Records drawn from a dataset:

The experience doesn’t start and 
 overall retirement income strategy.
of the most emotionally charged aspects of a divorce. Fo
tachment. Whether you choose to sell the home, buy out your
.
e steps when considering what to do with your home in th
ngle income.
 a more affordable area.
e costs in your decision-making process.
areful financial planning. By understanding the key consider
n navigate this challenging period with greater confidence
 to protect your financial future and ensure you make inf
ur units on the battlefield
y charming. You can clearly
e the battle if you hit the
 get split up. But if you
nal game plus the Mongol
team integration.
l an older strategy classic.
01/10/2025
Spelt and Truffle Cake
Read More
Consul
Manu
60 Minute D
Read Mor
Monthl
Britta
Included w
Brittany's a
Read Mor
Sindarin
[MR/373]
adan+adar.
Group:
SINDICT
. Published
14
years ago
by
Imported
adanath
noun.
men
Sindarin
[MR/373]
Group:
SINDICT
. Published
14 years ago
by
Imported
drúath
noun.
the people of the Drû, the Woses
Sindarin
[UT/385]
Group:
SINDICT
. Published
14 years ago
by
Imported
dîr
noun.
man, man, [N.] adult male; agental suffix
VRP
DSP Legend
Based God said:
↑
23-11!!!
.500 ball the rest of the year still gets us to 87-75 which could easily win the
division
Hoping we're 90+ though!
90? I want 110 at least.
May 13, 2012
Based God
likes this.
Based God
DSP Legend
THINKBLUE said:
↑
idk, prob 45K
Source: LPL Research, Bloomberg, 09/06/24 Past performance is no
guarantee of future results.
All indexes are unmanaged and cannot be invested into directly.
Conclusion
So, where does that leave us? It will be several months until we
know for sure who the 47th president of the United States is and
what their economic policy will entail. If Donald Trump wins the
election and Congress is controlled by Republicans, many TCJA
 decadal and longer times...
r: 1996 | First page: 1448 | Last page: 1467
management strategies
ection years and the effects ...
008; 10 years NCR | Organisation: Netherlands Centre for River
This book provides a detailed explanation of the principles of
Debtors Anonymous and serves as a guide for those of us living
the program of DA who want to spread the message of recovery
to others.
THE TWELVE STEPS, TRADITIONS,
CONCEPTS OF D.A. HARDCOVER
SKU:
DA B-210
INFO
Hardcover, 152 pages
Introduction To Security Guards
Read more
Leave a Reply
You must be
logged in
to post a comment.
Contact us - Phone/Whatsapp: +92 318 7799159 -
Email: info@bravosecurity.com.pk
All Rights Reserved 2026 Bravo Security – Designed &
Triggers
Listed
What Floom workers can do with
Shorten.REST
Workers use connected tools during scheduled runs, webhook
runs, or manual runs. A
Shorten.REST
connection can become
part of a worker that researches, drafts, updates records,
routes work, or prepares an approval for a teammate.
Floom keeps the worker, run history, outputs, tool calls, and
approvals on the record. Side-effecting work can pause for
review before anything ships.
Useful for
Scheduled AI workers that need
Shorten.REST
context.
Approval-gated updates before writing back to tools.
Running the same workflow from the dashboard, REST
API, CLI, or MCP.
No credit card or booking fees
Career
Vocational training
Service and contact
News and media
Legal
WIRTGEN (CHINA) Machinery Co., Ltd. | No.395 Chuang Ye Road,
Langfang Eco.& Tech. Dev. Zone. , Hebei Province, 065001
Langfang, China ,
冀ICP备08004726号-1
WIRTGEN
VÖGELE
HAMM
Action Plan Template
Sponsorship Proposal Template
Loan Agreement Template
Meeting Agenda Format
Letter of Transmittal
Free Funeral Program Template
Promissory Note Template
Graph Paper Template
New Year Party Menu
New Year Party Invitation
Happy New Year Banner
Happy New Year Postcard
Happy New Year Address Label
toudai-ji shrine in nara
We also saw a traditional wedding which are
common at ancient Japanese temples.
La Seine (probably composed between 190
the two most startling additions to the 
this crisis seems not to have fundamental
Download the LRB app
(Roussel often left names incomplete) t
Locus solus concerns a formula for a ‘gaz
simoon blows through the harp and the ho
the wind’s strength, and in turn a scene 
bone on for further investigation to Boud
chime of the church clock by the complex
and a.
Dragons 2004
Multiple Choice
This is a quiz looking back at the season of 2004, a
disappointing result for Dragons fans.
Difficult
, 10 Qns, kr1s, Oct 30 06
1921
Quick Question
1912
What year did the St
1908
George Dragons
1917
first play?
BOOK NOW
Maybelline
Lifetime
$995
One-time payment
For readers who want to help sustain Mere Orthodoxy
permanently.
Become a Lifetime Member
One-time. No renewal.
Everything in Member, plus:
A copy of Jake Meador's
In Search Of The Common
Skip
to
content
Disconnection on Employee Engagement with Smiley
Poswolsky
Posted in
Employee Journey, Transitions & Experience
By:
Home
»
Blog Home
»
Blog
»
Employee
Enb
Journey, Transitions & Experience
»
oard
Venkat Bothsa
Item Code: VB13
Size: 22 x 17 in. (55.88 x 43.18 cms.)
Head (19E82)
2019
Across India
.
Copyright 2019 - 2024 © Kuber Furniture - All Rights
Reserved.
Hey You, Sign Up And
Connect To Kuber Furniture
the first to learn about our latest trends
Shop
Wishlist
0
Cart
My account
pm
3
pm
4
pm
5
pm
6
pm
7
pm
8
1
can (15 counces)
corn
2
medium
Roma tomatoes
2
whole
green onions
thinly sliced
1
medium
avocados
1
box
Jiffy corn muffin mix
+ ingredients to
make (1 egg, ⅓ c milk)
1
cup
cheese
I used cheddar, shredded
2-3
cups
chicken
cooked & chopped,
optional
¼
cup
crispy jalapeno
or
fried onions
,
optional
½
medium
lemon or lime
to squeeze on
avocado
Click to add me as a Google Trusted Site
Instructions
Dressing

→ PROBLEM STATEMENT: Repeat the data in full, exactly as supplied.

→ WRITTEN SOLUTION:
The experience doesn’t start and 
 overall retirement income strategy.
of the most emotionally charged aspects of a divorce. Fo
tachment. Whether you choose to sell the home, buy out your
.
e steps when considering what to do with your home in th
ngle income.
 a more affordable area.
e costs in your decision-making process.
areful financial planning. By understanding the key consider
n navigate this challenging period with greater confidence
 to protect your financial future and ensure you make inf
ur units on the battlefield
y charming. You can clearly
e the battle if you hit the
 get split up. But if you
nal game plus the Mongol
team integration.
l an older strategy classic.
01/10/2025
Spelt and Truffle Cake
Read More
Consul
Manu
60 Minute D
Read Mor
Monthl
Britta
Included w
Brittany's a
Read Mor
Sindarin
[MR/373]
adan+adar.
Group:
SINDICT
. Published
14
years ago
by
Imported
adanath
noun.
men
Sindarin
[MR/373]
Group:
SINDICT
. Published
14 years ago
by
Imported
drúath
noun.
the people of the Drû, the Woses
Sindarin
[UT/385]
Group:
SINDICT
. Published
14 years ago
by
Imported
dîr
noun.
man, man, [N.] adult male; agental suffix
VRP
DSP Legend
Based God said:
↑
23-11!!!
.500 ball the rest of the year still gets us to 87-75 which could easily win the
division
Hoping we're 90+ though!
90? I want 110 at least.
May 13, 2012
Based God
likes this.
Based God
DSP Legend
THINKBLUE said:
↑
idk, prob 45K
Source: LPL Research, Bloomberg, 09/06/24 Past performance is no
guarantee of future results.
All indexes are unmanaged and cannot be invested into directly.
Conclusion
So, where does that leave us? It will be several months until we
know for sure who the 47th president of the United States is and
what their economic policy will entail. If Donald Trump wins the
election and Congress is controlled by Republicans, many TCJA
 decadal and longer times...
r: 1996 | First page: 1448 | Last page: 1467
management strategies
ection years and the effects ...
008; 10 years NCR | Organisation: Netherlands Centre for River
This book provides a detailed explanation of the principles of
Debtors Anonymous and serves as a guide for those of us living
the program of DA who want to spread the message of recovery
to others.
THE TWELVE STEPS, TRADITIONS,
CONCEPTS OF D.A. HARDCOVER
SKU:
DA B-210
INFO
Hardcover, 152 pages
Introduction To Security Guards
Read more
Leave a Reply
You must be
logged in
to post a comment.
Contact us - Phone/Whatsapp: +92 318 7799159 -
Email: info@bravosecurity.com.pk
All Rights Reserved 2026 Bravo Security – Designed &
Triggers
Listed
What Floom workers can do with
Shorten.REST
Workers use connected tools during scheduled runs, webhook
runs, or manual runs. A
Shorten.REST
connection can become
part of a worker that researches, drafts, updates records,
routes work, or prepares an approval for a teammate.
Floom keeps the worker, run history, outputs, tool calls, and
approvals on the record. Side-effecting work can pause for
review before anything ships.
Useful for
Scheduled AI workers that need
Shorten.REST
context.
Approval-gated updates before writing back to tools.
Running the same workflow from the dashboard, REST
API, CLI, or MCP.
No credit card or booking fees
Career
Vocational training
Service and contact
News and media
Legal
WIRTGEN (CHINA) Machinery Co., Ltd. | No.395 Chuang Ye Road,
Langfang Eco.& Tech. Dev. Zone. , Hebei Province, 065001
Langfang, China ,
冀ICP备08004726号-1
WIRTGEN
VÖGELE
HAMM
Action Plan Template
Sponsorship Proposal Template
Loan Agreement Template
Meeting Agenda Format
Letter of Transmittal
Free Funeral Program Template
Promissory Note Template
Graph Paper Template
New Year Party Menu
New Year Party Invitation
Happy New Year Banner
Happy New Year Postcard
Happy New Year Address Label
toudai-ji shrine in nara
We also saw a traditional wedding which are
common at ancient Japanese temples.
La Seine (probably composed between 190
the two most startling additions to the 
this crisis seems not to have fundamental
Download the LRB app
(Roussel often left names incomplete) t
Locus solus concerns a formula for a ‘gaz
simoon blows through the harp and the ho
the wind’s strength, and in turn a scene 
bone on for further investigation to Boud
chime of the church clock by the complex
and a.
Dragons 2004
Multiple Choice
This is a quiz looking back at the season of 2004, a
disappointing result for Dragons fans.
Difficult
, 10 Qns, kr1s, Oct 30 06
1921
Quick Question
1912
What year did the St
1908
George Dragons
1917
first play?
BOOK NOW
Maybelline
Lifetime
$995
One-time payment
For readers who want to help sustain Mere Orthodoxy
permanently.
Become a Lifetime Member
One-time. No renewal.
Everything in Member, plus:
A copy of Jake Meador's
In Search Of The Common
Skip
to
content
Disconnection on Employee Engagement with Smiley
Poswolsky
Posted in
Employee Journey, Transitions & Experience
By:
Home
»
Blog Home
»
Blog
»
Employee
Enb
Journey, Transitions & Experience
»
oard
Venkat Bothsa
Item Code: VB13
Size: 22 x 17 in. (55.88 x 43.18 cms.)
Head (19E82)
2019
Across India
.
Copyright 2019 - 2024 © Kuber Furniture - All Rights
Reserved.
Hey You, Sign Up And
Connect To Kuber Furniture
the first to learn about our latest trends
Shop
Wishlist
0
Cart
My account
pm
3
pm
4
pm
5
pm
6
pm
7
pm
8
1
can (15 counces)
corn
2
medium
Roma tomatoes
2
whole
green onions
thinly sliced
1
medium
avocados
1
box
Jiffy corn muffin mix
+ ingredients to
make (1 egg, ⅓ c milk)
1
cup
cheese
I used cheddar, shredded
2-3
cups
chicken
cooked & chopped,
optional
¼
cup
crispy jalapeno
or
fried onions
,
optional
½
medium
lemon or lime
to squeeze on
avocado
Click to add me as a Google Trusted Site
Instructions
Dressing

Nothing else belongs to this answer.